A Barcelone, on a estimé que le moment était venu de (commencer à) répondre. Ainsi, l'objectif du travail était d'évaluer les effets de la consommation de vin rouge sur la pression artérielle et de mesurer dans le plasma les taux d’un vasodilatateur naturel (le monoxyde d’azote, NO) chez des sujets à haut risque cardiovasculaire. Une fois les soixante-sept volontaires réunis, on les a préparés durant une période de deux semaines dites de rodage. Ils ont ensuite été partagés en trois groupes correspondant à trois périodes de traitement. Alimentation commune mais agrémentée pour les uns de vin rouge (correspondant à 30 grammes quotidiens d’alcool), pour les autres de gin (30 grammes d’alcool également) et, pour les derniers, d’une quantité équivalente d’un vin dit «désalcoolisé». Nous y reviendrons. Chaque période était d’une durée de quatre semaines. La provenance et l’identité du vin rouge ne sont pas connues.
Le vin «désalcoolisé» arrive gagnant
Tous les examens nécessaires ont été pratiqués en temps et en heure: mesures précises (systoliques et diastoliques) et répétées de la tension artérielle, paramètres anthropométriques et mesures biologiques au sein du plasma pour évaluer la qualité de l’oxygénation sanguine. Conclusion? Les deux chiffres tensionnels (systolique et diastolique) baissent de manière significative; mais ils baissent surtout après la consommation du vin dont on a extrait la fraction alcoolique. Pour les auteurs, aucun doute: la consommation quotidienne de vin rouge désalcoolisé pourrait être utile pour prévenir ou lutter contre les hypertensions faibles et modérées. Selon les auteurs de Barcelone, les polyphénols du vin (et non l’alcool) aurait cette propriété anti-hypertensive par l’intermédiaire de l’effet vasodilatateur du monoxyde d’azote.
«Il y a eu de nombreuses études qui montrent les bienfaits cardiovasculaires associé à la consommation de vin rouge», explique Gemma Chiva-Branche. «Notre étude ne porte que sur la pression artérielle. Si vous voulez diminuer votre pression artérielle, boire du vin rouge sans alcool peut être une bonne mesure diététique». Le problème est que l’on ne peut pas parler, en toute rigueur, de «vin sans alcool». L’alcool est en effet consubstantiel au vin: «le vin est une boisson alcoolisée» obtenue par la fermentation du raisin, fruit, pour l’essentiel, de Vitis vinifera. En Europe, la définition légale fait valoir que le vin est le produit exclusif de la fermentation alcoolique, totale ou partielle, de raisins frais, pressés ou non, ou de moûts de raisins.

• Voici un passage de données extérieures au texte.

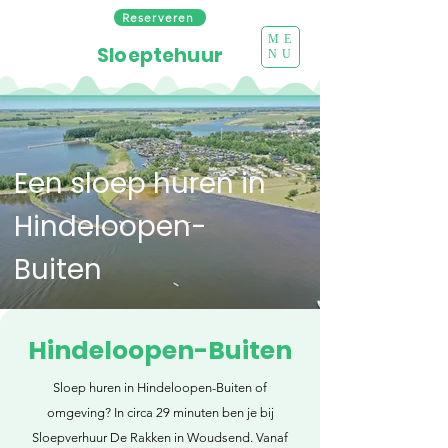
Reserveren
ME
Sloeptehuur
NU
Een sloep huren in
Hindeloopen-
Buiten
Hindeloopen-Buiten
Sloep huren in Hindeloopen-Buiten of
omgeving? In circa 29 minuten ben je bij
Sloepverhuur De Rakken in Woudsend. Vanaf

Comment, dès lors, pourrait-on prescrire des vins «désalcoolisés» aux hypertendus? Il faudra innover. Et parler peut-être de boisson, sinon de décoction, aux polyphénols. Le succès risque de ne pas être au rendez-vous. Les polyphénols d’une Romanée-Conti, d’un Haut-Brion, d’un Pinot noir du Valais voire d’un Bourgueil tinteraient peut-être mieux aux tympans des hypertendus. On peut imaginer que d’autres essais cliniques sont actuellement en cours d’élaboration, cette fois en France ou en Suisse.